Top ten remastered/reissued albums of 2019

Every year, it seems more albums are released and made available for streaming than the previous year. Having so much music at a moment’s notice is thrilling, especially as more and more overseas artists get on board. It is nearly impossible to ignore the lure of shiny new album covers, the promise of a new favorite song, the inane attempt to make a small dent in the pile, and the nagging duty to move the music everyone is talking about to the top of the pile to remain a part of the ongoing, unceasing pop culture narratives that define our lives. This can make re-listening and taking deep dives into albums that actually punch you in the gut seem like a distant dream, a selfish indulgence to be tickled only sparingly as time rushes past.

But every year, a handful of albums get remastered or reissued as if to gently tap you on the shoulder and remind you of albums you’ve loved and lost in the Spotify rabbit-hole, of the gems that lie in the archives waiting to be re-discovered or re-visited, of the fulfilling experience it is to spend quality time with music that was meant to last longer than the one-week release cycle. Here are ten of those, because what’s a better reminder of an artist’s enduring legacy than an album that sounds as good today as it did twenty years ago? From the ubiquitous vinyl reissues being churned out like chocolates in Lucy’s factory, to giant, commemorative anniversary editions, to the reissues that put an exclamation point on an artist’s career, to not one, but two of the greatest video game soundtracks of all time, let’s first take a moment in our celebration of the year in music to step back in time and enjoy some old favorites.

James Horner: The Mask of Zorro [Vinyl] // Florence and the Machine: Lungs (10th Anniversary Box Set)

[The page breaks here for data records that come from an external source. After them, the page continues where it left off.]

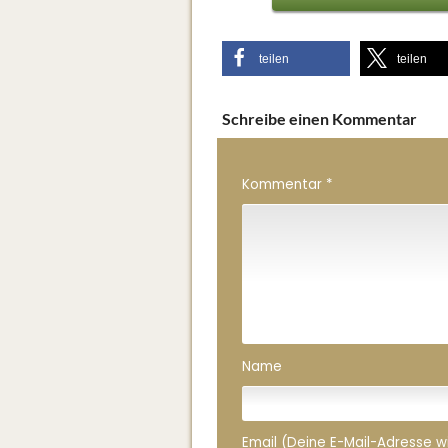
teilen
teilen
Schreibe einen Kommentar
Kommentar
*
Name
Email (Deine E-Mail-Adresse wird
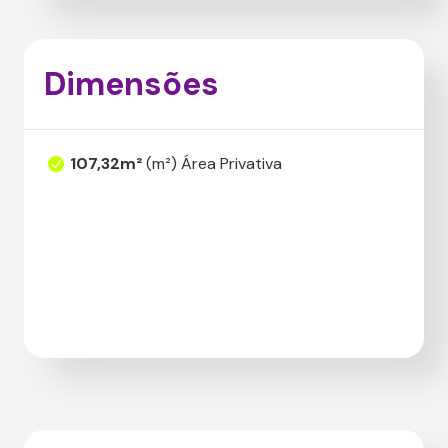
Dimensões
107,32m²
(m²) Área Privativa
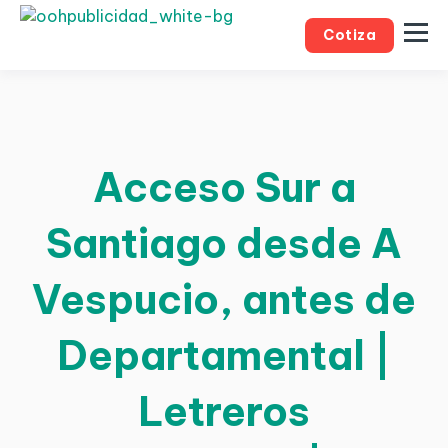
Cotiza
Acceso Sur a
Santiago desde A
Vespucio, antes de
Departamental |
Letreros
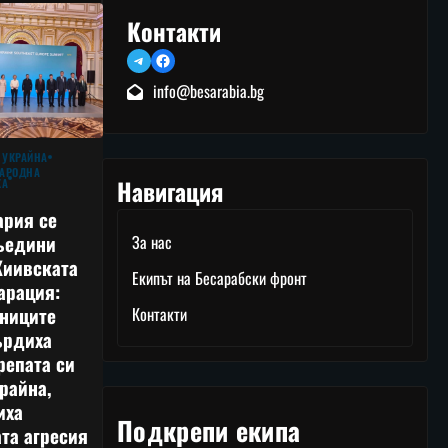
Контакти
Telegram
Facebook
info@besarabia.bg
 УКРАЙНА
АРОДНА
Навигация
КА
ария се
ъедини
За нас
Киивската
Екипът на Бесарабски фронт
арация:
тниците
Контакти
ърдиха
репата си
райна,
иха
Подкрепи екипа
та агресия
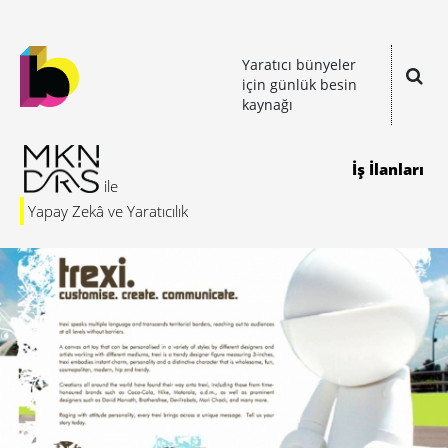
Yaratıcı bünyeler
için günlük besin
kaynağı
İş İlanları
Yapay Zekâ ve Yaratıcılık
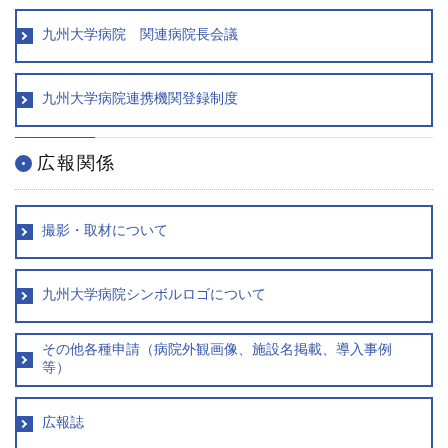
九州大学病院 関連病院長会議
九州大学病院連携機関登録制度
広報関係
撮影・取材について
九州大学病院シンボルロゴについて
その他各種申請（病院外観画像、施設名掲載、導入事例
等）
広報誌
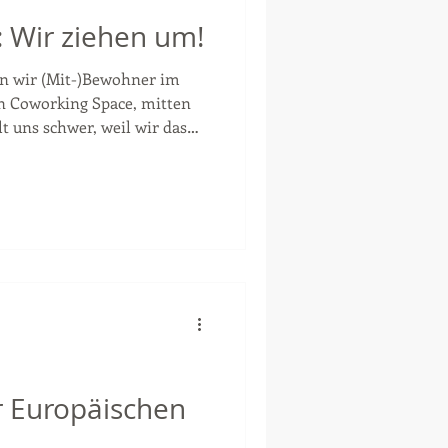
: Wir ziehen um!
en wir (Mit-)Bewohner im
en Coworking Space, mitten
lt uns schwer, weil wir das
 es steht wirklich mögen.
s CORE ist, das es total
e der Innenstadt liegt. Und
 Nachteil, jedenfalls für uns,
d pendeln müssen, und wir
ch bekommen. Die Par
r Europäischen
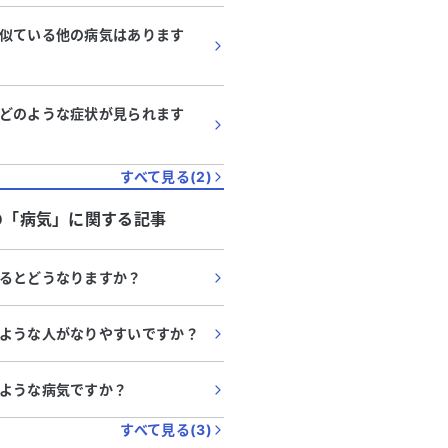
似ている他の病気はあります
どのような症状が見られます
すべて見る(
2
)
の「
病気
」に関する記事
るとどうなりますか？
ような人がなりやすいですか？
ような病気ですか？
すべて見る(
3
)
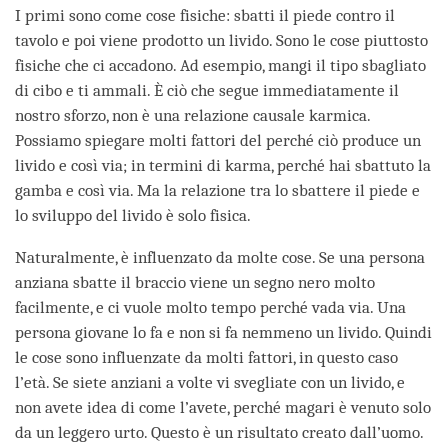
I primi sono come cose fisiche: sbatti il piede contro il
tavolo e poi viene prodotto un livido. Sono le cose piuttosto
fisiche che ci accadono. Ad esempio, mangi il tipo sbagliato
di cibo e ti ammali. È ciò che segue immediatamente il
nostro sforzo, non è una relazione causale karmica.
Possiamo spiegare molti fattori del perché ciò produce un
livido e così via; in termini di karma, perché hai sbattuto la
gamba e così via. Ma la relazione tra lo sbattere il piede e
lo sviluppo del livido è solo fisica.
Naturalmente, è influenzato da molte cose. Se una persona
anziana sbatte il braccio viene un segno nero molto
facilmente, e ci vuole molto tempo perché vada via. Una
persona giovane lo fa e non si fa nemmeno un livido. Quindi
le cose sono influenzate da molti fattori, in questo caso
l’età. Se siete anziani a volte vi svegliate con un livido, e
non avete idea di come l’avete, perché magari è venuto solo
da un leggero urto. Questo è un risultato creato dall’uomo.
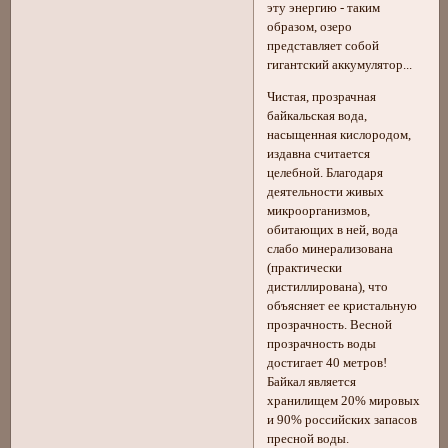
эту энергию - таким
образом, озеро
представляет собой
гигантский аккумулятор...
Чистая, прозрачная
байкальская вода,
насыщенная кислородом,
издавна считается
целебной. Благодаря
деятельности живых
микроорганизмов,
обитающих в ней, вода
слабо минерализована
(практически
дистиллирована), что
объясняет ее кристальную
прозрачность. Весной
прозрачность воды
достигает 40 метров!
Байкал является
хранилищем 20% мировых
и 90% российских запасов
пресной воды.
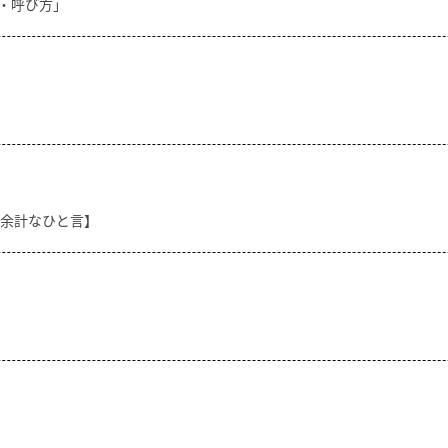
方・呼び方」
【余計なひと言】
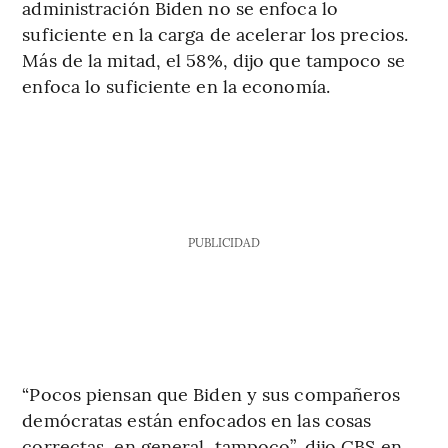
administración Biden no se enfoca lo
suficiente en la carga de acelerar los precios.
Más de la mitad, el 58%, dijo que tampoco se
enfoca lo suficiente en la economía.
PUBLICIDAD
“Pocos piensan que Biden y sus compañeros
demócratas están enfocados en las cosas
correctas, en general, tampoco”, dijo CBS en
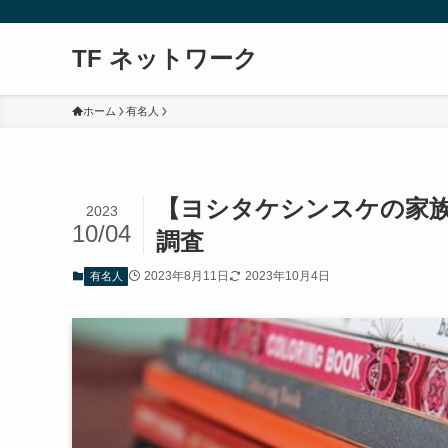
TF ネットワーク
ホーム
有名人
【ヨシタケシンスケの家
2023
10/04
調査
2023年8月11日
2023年10月4日
有名人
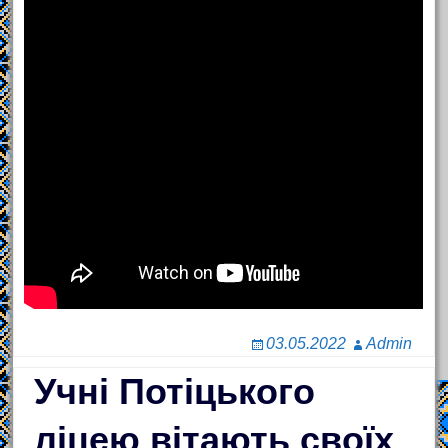
03.05.2022
Admin
Учні Потіцького
ліцею вітають своїх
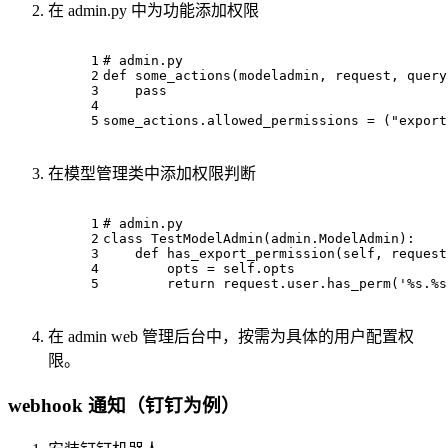
在 admin.py 中为功能添加权限
1
# admin.py
2
def
some_actions
(
modeladmin, request, query
3
pass
4
5
some_actions.allowed_permissions = (
"export
在模型管理类中添加权限判断
1
# admin.py
2
class
TestModelAdmin
(admin.ModelAdmin):
3
def
has_export_permission
(
self, request
4
        opts = self.opts
5
return
 request.user.has_perm(
'%s.%s
在 admin web 管理后台中，按需为具体的用户配置权
限。
webhook 通知（钉钉为例）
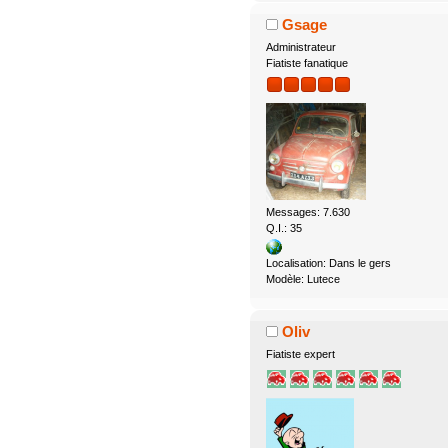
Gsage
Administrateur
Fiatiste fanatique
Messages: 7.630
Q.I.: 35
Localisation: Dans le gers
Modèle: Lutece
Oliv
Fiatiste expert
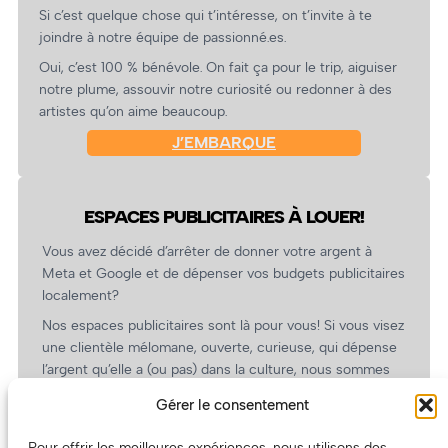
Si c’est quelque chose qui t’intéresse, on t’invite à te
joindre à notre équipe de passionné.es.
Oui, c’est 100 % bénévole. On fait ça pour le trip, aiguiser
notre plume, assouvir notre curiosité ou redonner à des
artistes qu’on aime beaucoup.
J’EMBARQUE
ESPACES PUBLICITAIRES À LOUER!
Vous avez décidé d’arrêter de donner votre argent à
Meta et Google et de dépenser vos budgets publicitaires
localement?
Nos espaces publicitaires sont là pour vous! Si vous visez
une clientèle mélomane, ouverte, curieuse, qui dépense
l’argent qu’elle a (ou pas) dans la culture, nous sommes
un partenaire de choix. En plus, on coûte pas cher!
Gérer le consentement
On prépare une grille tarifaire intéressante et on vous
revient.
Pour offrir les meilleures expériences, nous utilisons des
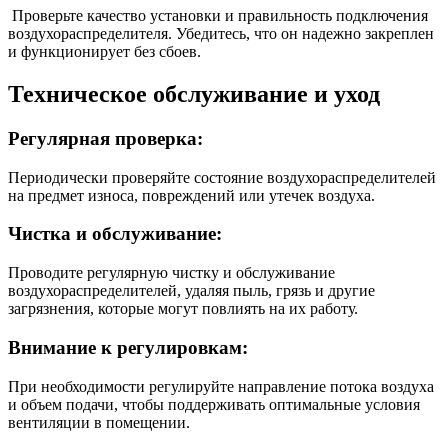
Проверьте качество установки и правильность подключения
воздухораспределителя. Убедитесь, что он надежно закреплен
и функционирует без сбоев.
Техническое обслуживание и уход
Регулярная проверка:
Периодически проверяйте состояние воздухораспределителей
на предмет износа, повреждений или утечек воздуха.
Чистка и обслуживание:
Проводите регулярную чистку и обслуживание
воздухораспределителей, удаляя пыль, грязь и другие
загрязнения, которые могут повлиять на их работу.
Внимание к регулировкам:
При необходимости регулируйте направление потока воздуха
и объем подачи, чтобы поддерживать оптимальные условия
вентиляции в помещении.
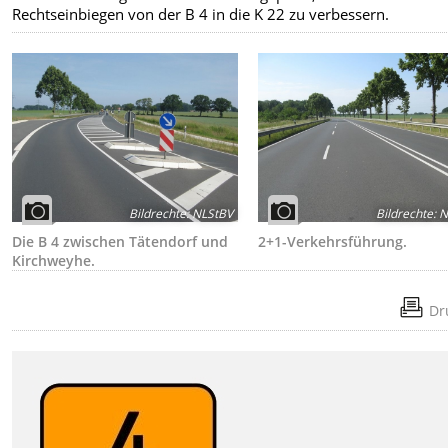
Rechtseinbiegen von der B 4 in die K 22 zu verbessern.
Bildrechte
:
NLStBV
Bildrechte
:
N
Die B 4 zwischen Tätendorf und
2+1-Verkehrsführung.
Kirchweyhe.
Dr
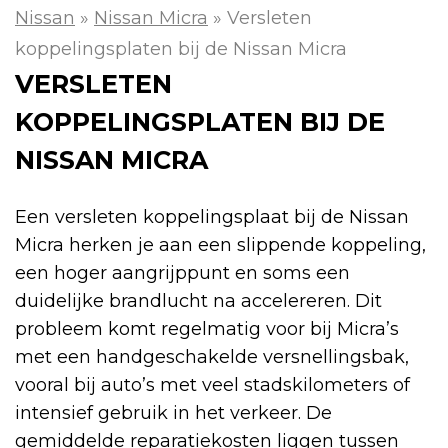
Nissan
»
Nissan Micra
»
Versleten
koppelingsplaten bij de Nissan Micra
VERSLETEN
KOPPELINGSPLATEN BIJ DE
NISSAN MICRA
Een versleten koppelingsplaat bij de Nissan
Micra herken je aan een slippende koppeling,
een hoger aangrijppunt en soms een
duidelijke brandlucht na accelereren. Dit
probleem komt regelmatig voor bij Micra’s
met een handgeschakelde versnellingsbak,
vooral bij auto’s met veel stadskilometers of
intensief gebruik in het verkeer. De
gemiddelde reparatiekosten liggen tussen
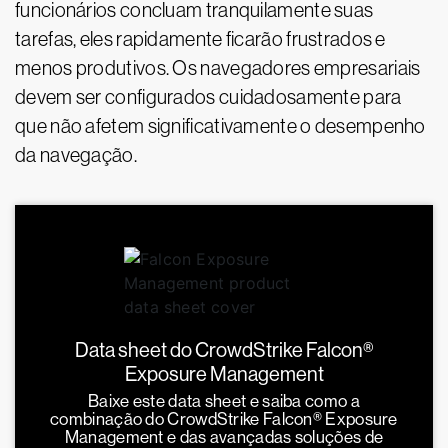
funcionários concluam tranquilamente suas
tarefas, eles rapidamente ficarão frustrados e
menos produtivos. Os navegadores empresariais
devem ser configurados cuidadosamente para
que não afetem significativamente o desempenho
da navegação.
Data sheet do CrowdStrike Falcon®
Exposure Management
Baixe este data sheet e saiba como a
combinação do CrowdStrike Falcon® Exposure
Management e das avançadas soluções de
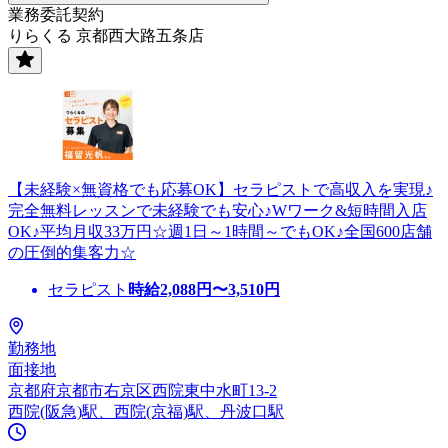
業務委託契約
りらくる 京都西大路五条店
【未経験×無資格でも応募OK】セラピストで高収入を実現♪
完全無料レッスンで未経験でも安心♪Wワーク&短時間入店
OK♪平均月収33万円☆週1日～1時間～でもOK♪全国600店舗
の圧倒的集客力☆
セラピスト
時給
2,088
円〜
3,510
円
勤務地
面接地
京都府京都市右京区西院東中水町13-2
西院(阪急)駅、西院(京福)駅、丹波口駅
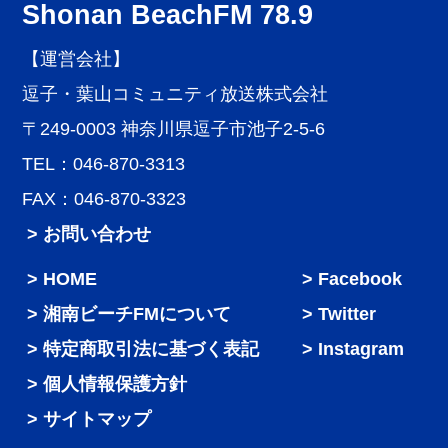
Shonan BeachFM 78.9
【運営会社】
逗子・葉山コミュニティ放送株式会社
〒249-0003 神奈川県逗子市池子2-5-6
TEL：046-870-3313
FAX：046-870-3323
> お問い合わせ
HOME
Facebook
湘南ビーチFMについて
Twitter
特定商取引法に基づく表記
Instagram
個人情報保護方針
サイトマップ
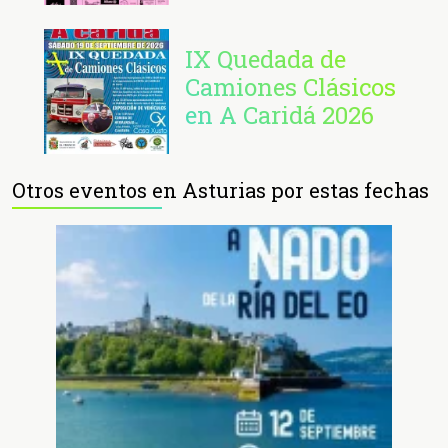
IX Quedada de
Camiones Clásicos
en A Caridá 2026
Otros eventos en Asturias por estas fechas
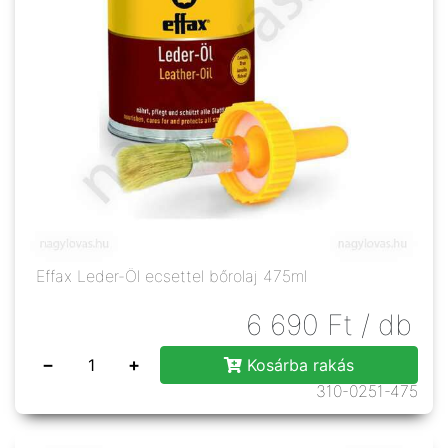
Effax Leder-Öl ecsettel bőrolaj 475ml
6 690
Ft
/ db
−
+
Kosárba rakás
310-0251-475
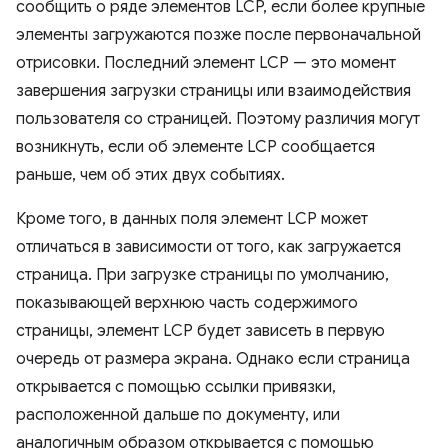
сообщить о ряде элементов LCP, если более крупные
элементы загружаются позже после первоначальной
отрисовки. Последний элемент LCP — это момент
завершения загрузки страницы или взаимодействия
пользователя со страницей. Поэтому различия могут
возникнуть, если об элементе LCP сообщается
раньше, чем об этих двух событиях.
Кроме того, в данных поля элемент LCP может
отличаться в зависимости от того, как загружается
страница. При загрузке страницы по умолчанию,
показывающей верхнюю часть содержимого
страницы, элемент LCP будет зависеть в первую
очередь от размера экрана. Однако если страница
открывается с помощью ссылки привязки,
расположенной дальше по документу, или
аналогичным образом открывается с помощью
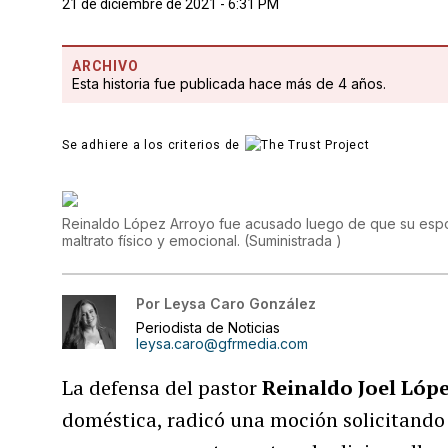
21 de diciembre de 2021 - 6:31 PM
ARCHIVO
Esta historia fue publicada hace más de 4 años.
Se adhiere a los criterios de
Reinaldo López Arroyo fue acusado luego de que su espo
maltrato físico y emocional.
(
Suministrada
)
Por
Leysa Caro González
Periodista de Noticias
leysa.caro@gfrmedia.com
La defensa del pastor
Reinaldo Joel Lóp
doméstica, radicó una moción solicitando 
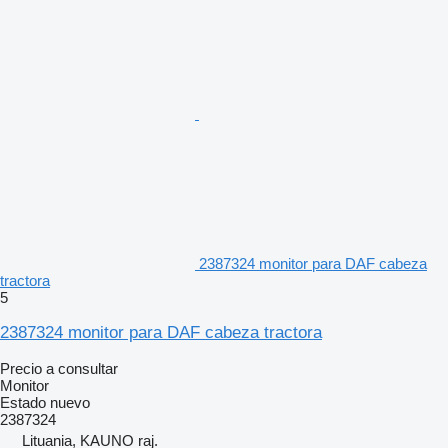
2387324 monitor para DAF cabeza
tractora
5
2387324 monitor para DAF cabeza tractora
Precio a consultar
Monitor
Estado
nuevo
2387324
Lituania, KAUNO raj.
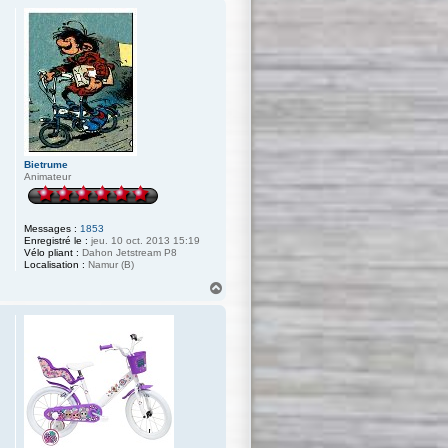
u
t
Bietrume
Animateur
Messages :
1853
Enregistré le :
jeu. 10 oct. 2013 15:19
Vélo pliant :
Dahon Jetstream P8
Localisation :
Namur (B)
H
a
u
t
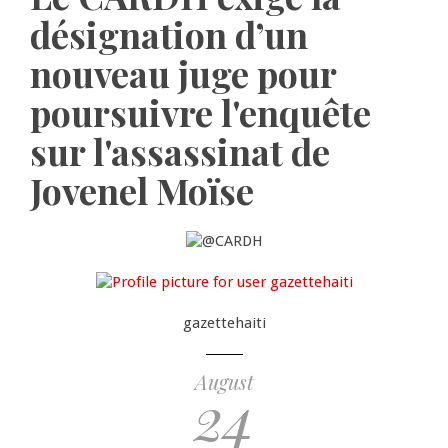
désignation d’un
nouveau juge pour
poursuivre l'enquête
sur l'assassinat de
Jovenel Moïse
gazettehaiti
August
24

Ayumi Hamasaki: LOVEppears / appears -20th Anniversary Edition- // Yasunori Mitsuda: Chrono Cross Original Soundtrack Revival Disc

Whitesnake: Slip of the Tongue (30th Anniversary Remaster) // The Beatles: Abbey Road (50th Anniversary Super Deluxe Edition)

Nobuo Uematsu: Final Fantasy VIII Original Soundtrack Revival Disc // Negicco: Melody Palette [Vinyl]

LUNA SEA: SHINE [Vinyl] // New Kids on the Block: Hangin’ Tough (30th Anniversary Edition)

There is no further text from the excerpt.